Drzwi przeszkloene :
Drzwi pełne:
Drzwi z jedną szybką:
Udało mi sie zrzucić zdjęciwe z aparatu drzwi z realnym kolorem.
Niestety wcześniejsze panele z V-fugą które sobie upatrzyliśmy za nic nie apsowaly nam kolorystycznie do drzwi. trzeba było szukać innych... oczywiście paneli :)
Panele były dobierane w sposób - pierzemy jeden panel i przykładamy do drzwi. Po kilku probach udalo sie wybrać te odpowiednie.
Do tego koloru drzwi dobraliśmy panele na piętro w kolorze dąb baltimore - klasa ścieralności AC3. W końcu u góry nikt w butach nie będzie chodzić :)
Teraz trzeba jechać i zamówić aby fakturka byla wystawiona jeszcze w tym roku i VAT odzyskać :))
Weekend spędziliśmy w naszym domku - ale fajnie sie pisze .. o wiele lepiej niz "na budowie" - na malowaniu kuchni i salonu. Sobotnie popołudnie od 16 do 21 malowaliśmy cały sufit w kuchni i salonie, sufit podwieszany oraz pierwsze krycie sciany w kuchni - ale tylko tej części za szafkami kuchennymi. Przekonaliśmy się że malowanie sufitu jest strasznie wykańczające. Bola mięśnie pleców i karku.
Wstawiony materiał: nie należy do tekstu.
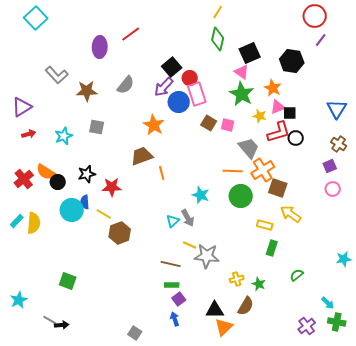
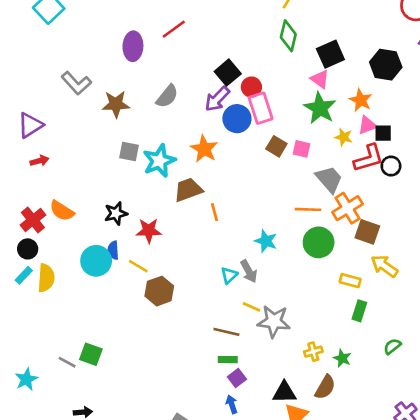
cyan star: (64, 136) -> (159, 161), moved, size x1.4
black circle: (58, 182) -> (28, 249), moved
gray line: (50, 320) -> (67, 362), moved

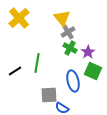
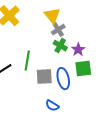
green square: (93, 71) -> (83, 69), turned -30
gray square: (49, 95) -> (44, 77), moved

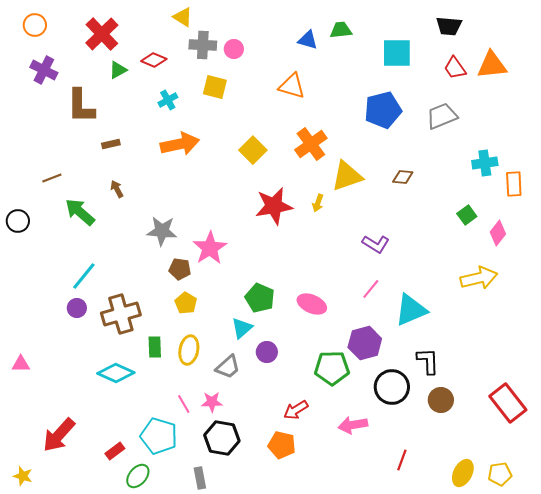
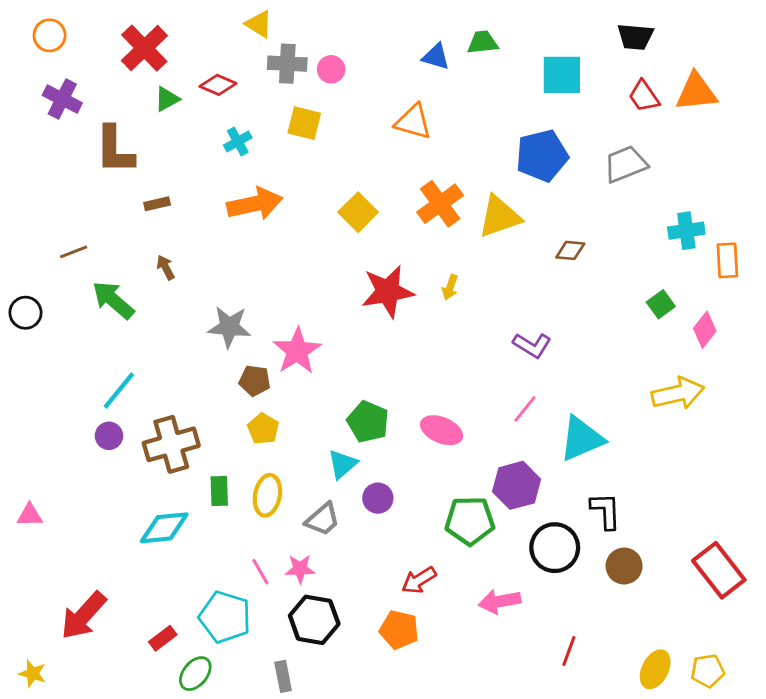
yellow triangle: (347, 176) -> (500, 216), moved
cyan diamond: (116, 373) -> (164, 528), turned -30

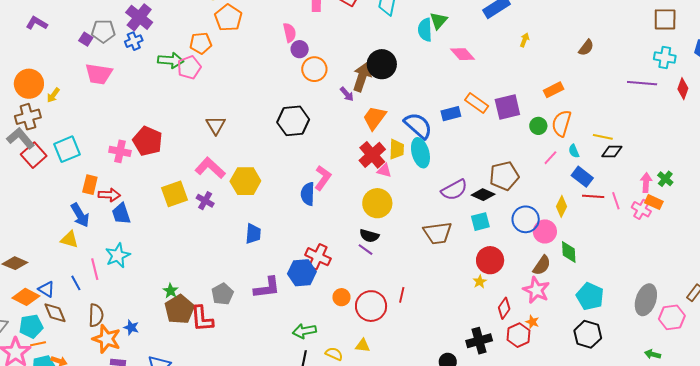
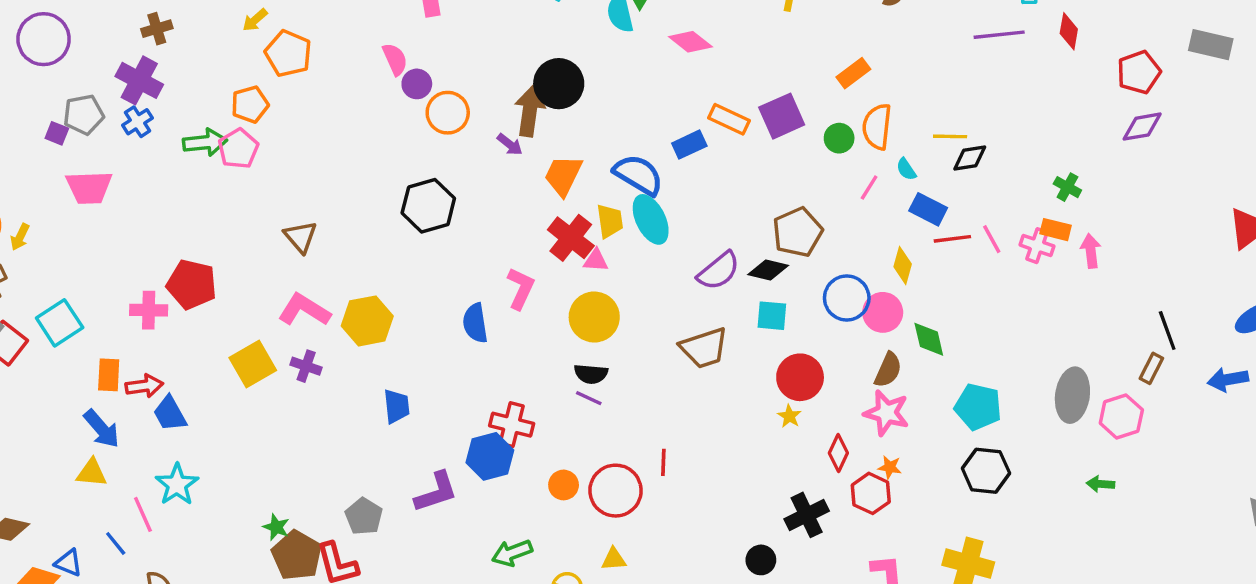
pink L-shape: (323, 178) -> (521, 288), moved
pink arrow: (646, 183) -> (1091, 251), moved
cyan square: (480, 222) -> (772, 316), turned 30

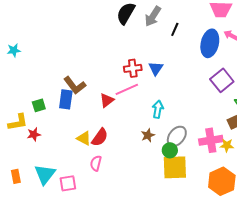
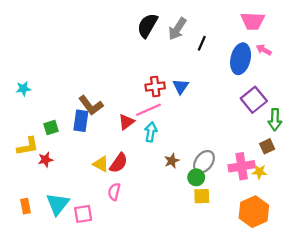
cyan star: (14, 50) -> (23, 89), moved
cyan arrow: (158, 109) -> (151, 132), moved
yellow square: (175, 167) -> (202, 196), size x0.6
Ale za to wielka radość
W niedzielę kolejne 5 godzin poświęciliśmy na malowanie 2 warstwy na suficie, suficie podwieszanym i pierwsze malowanie w kuchni.
Doszliśmy do wniosku że ściany malujemy w kuchni i jadalni na biało. Zawsze można je przemalować. Nad szafkami później i tak dojdzie lakobel w jakimś kolorze więc nie chcieliśmy robic zbyt wielu kolorów.
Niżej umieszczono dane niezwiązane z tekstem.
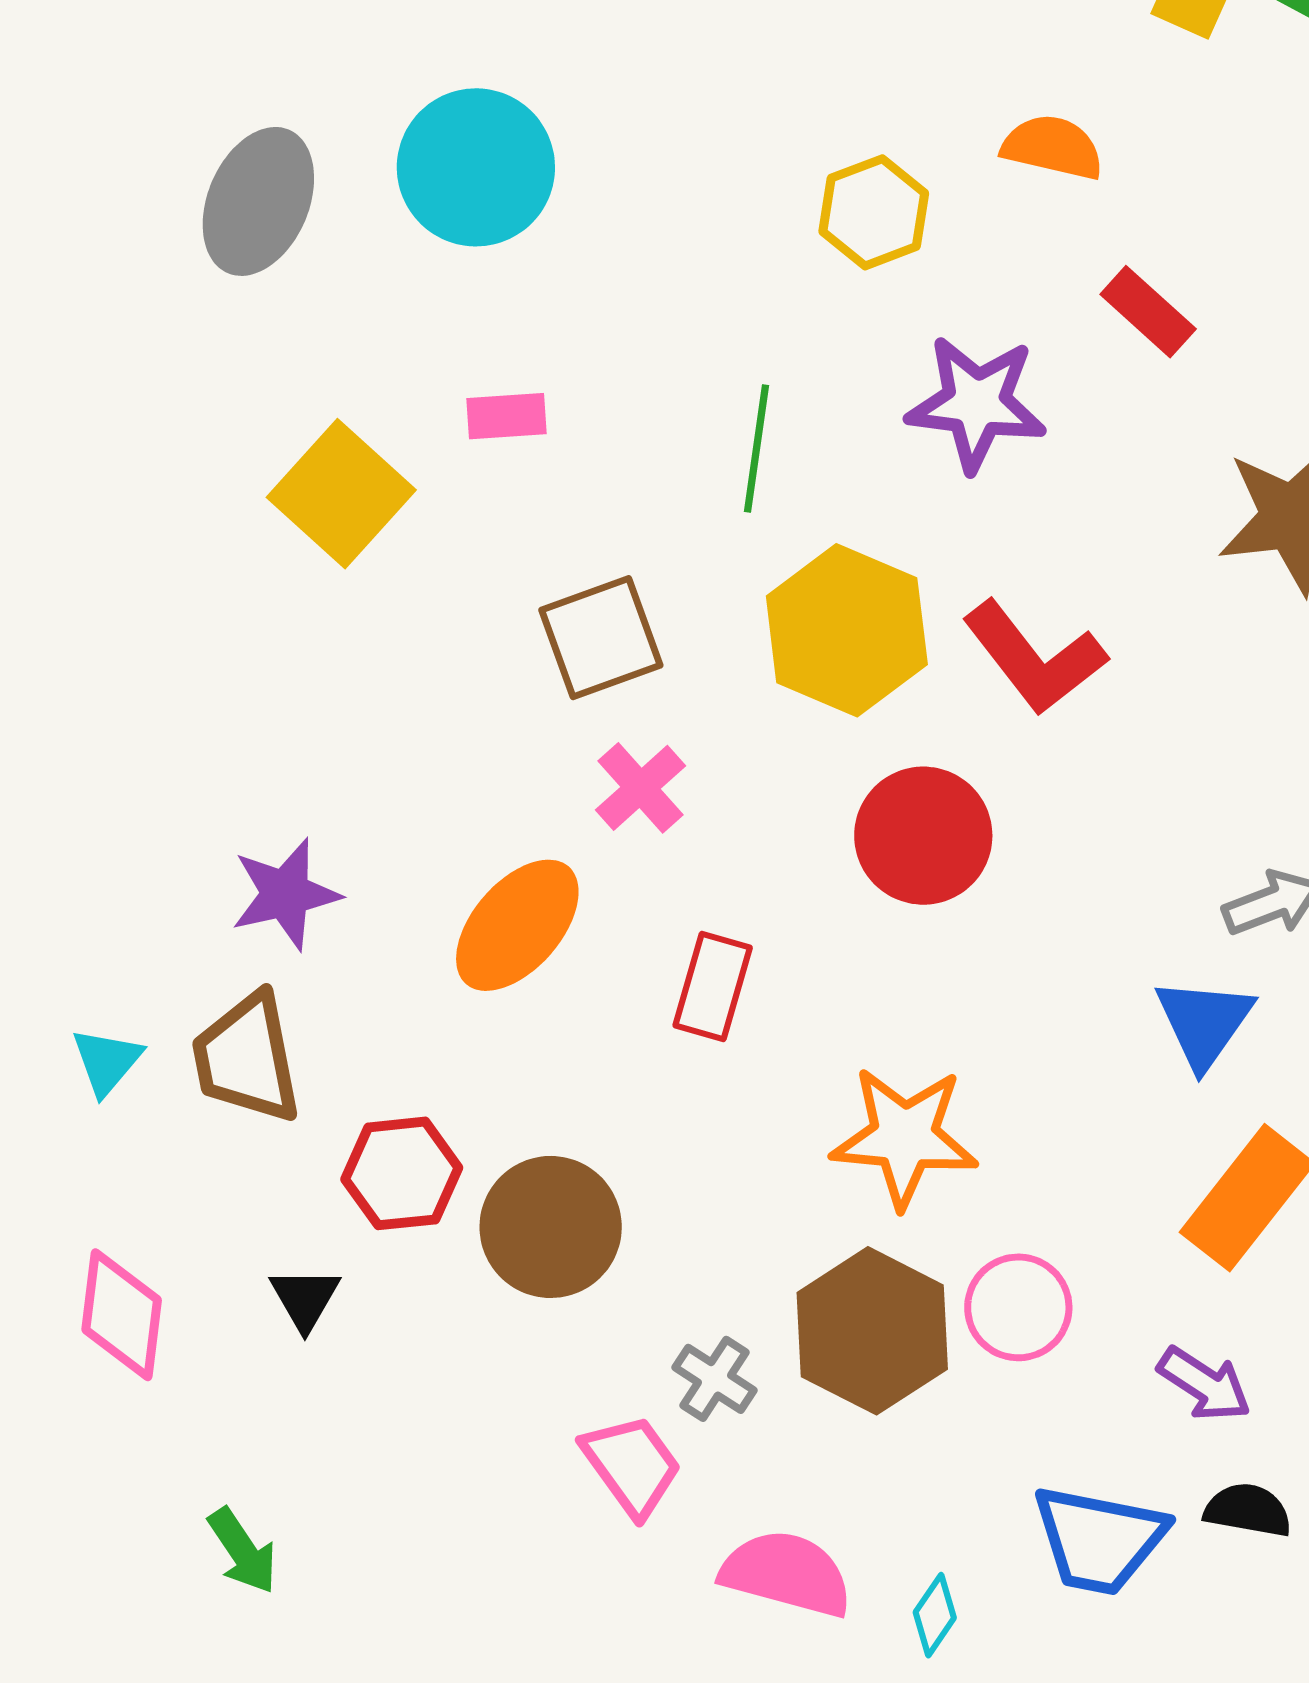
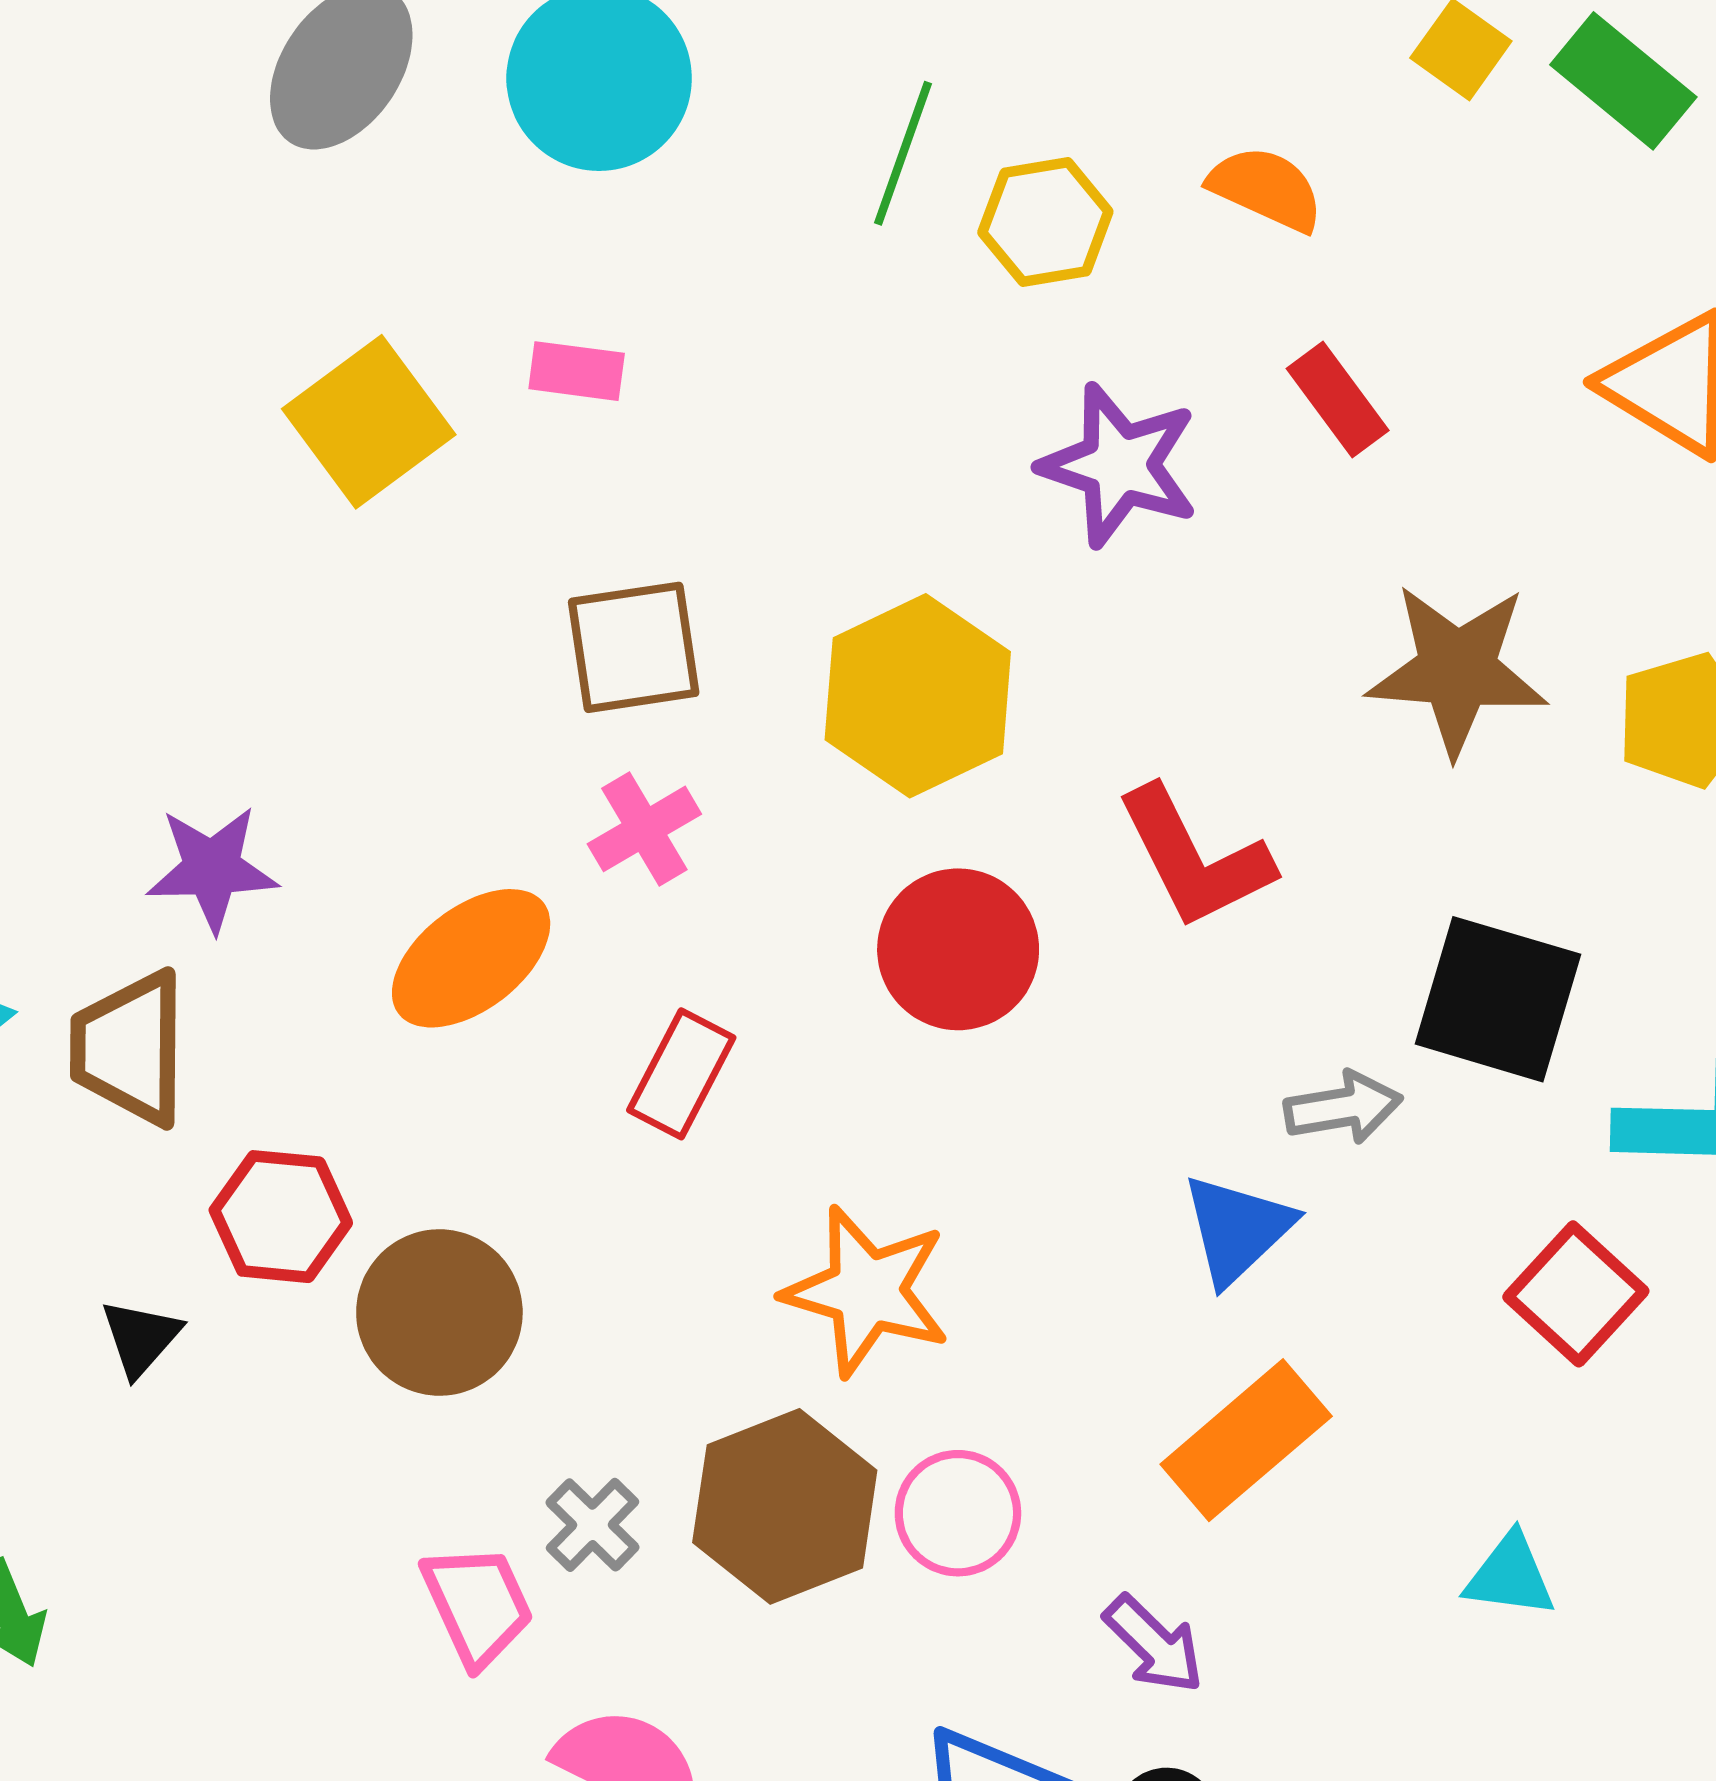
green line: (757, 449) -> (903, 153), moved
red L-shape: (1034, 658) -> (1194, 858), moved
Farbę jaką wybraliśmy to sprawdzony DULUX - Clasic White.
Sień będzie w całości pomalowana - DULUXem Farbą emulsyjną lateksową KOLORY ŚWIATA COLOURS OF THE WORLD srebrzysty lód.
Szczerze mowiąc spodziewaliśmy się po próbniku koloru jasno szarego a w rzeczywistości jest on szaro-fioletowy.
Pomalowalam też wnekę nad zabudową geberytu w małej łazience na kolor pomarańczowy. Wstępny efekt po nalożeniu pierwszej warstwy jest zadowalający. Teraz trzeba pomalować raz jeszcze. Na pokrycie jedna warstwa tej wnęki poszła jedna saszetka próbnika.
Kabina jest jeszcze nie wstawiona dlatego też wystaje ona lekko w środek łazienki.
W salonie planujemy wprowadzenie kolorów... ale wyborem pochwalę się dopiero jak będzie na ścianie.
Mamy już zrobione zabudowy płyta KG wszystkie pokoje u góry i dzisiaj powinna byc skończona garderoba oraz jak dobrze pójdzie klatka schodowa.
Cała powierzchnia nad stelażem zostanie jeszcze całkowicie wypelniona welną. W tym pomieszczeniu mamy też zabudowane rury od rekuperacji.
Po tygodniu na budowę zjechał serwisant do naszego cieknącego zbiornika od pompy Galmet. Pan jako jedyny serwisant na Polskę przejchał 500 km. Był już u nas w maju jak wymieniał pękniętą pokrywę. Wtedy miałam kontakt z panem tylko telefonicznie. Nie mieliśmy możliwości być na budowie. Pan był bardzo wyrozumiały, uważał ze wszystko powinnismy wiedzieć i na całej pompę sie znać bo instrukcja i opis jest. Rozmowę wtedy zakończył nasz hydraulik. Dokonał poprawek do uwag pana serwisanta, a ten wymienił pokrywę.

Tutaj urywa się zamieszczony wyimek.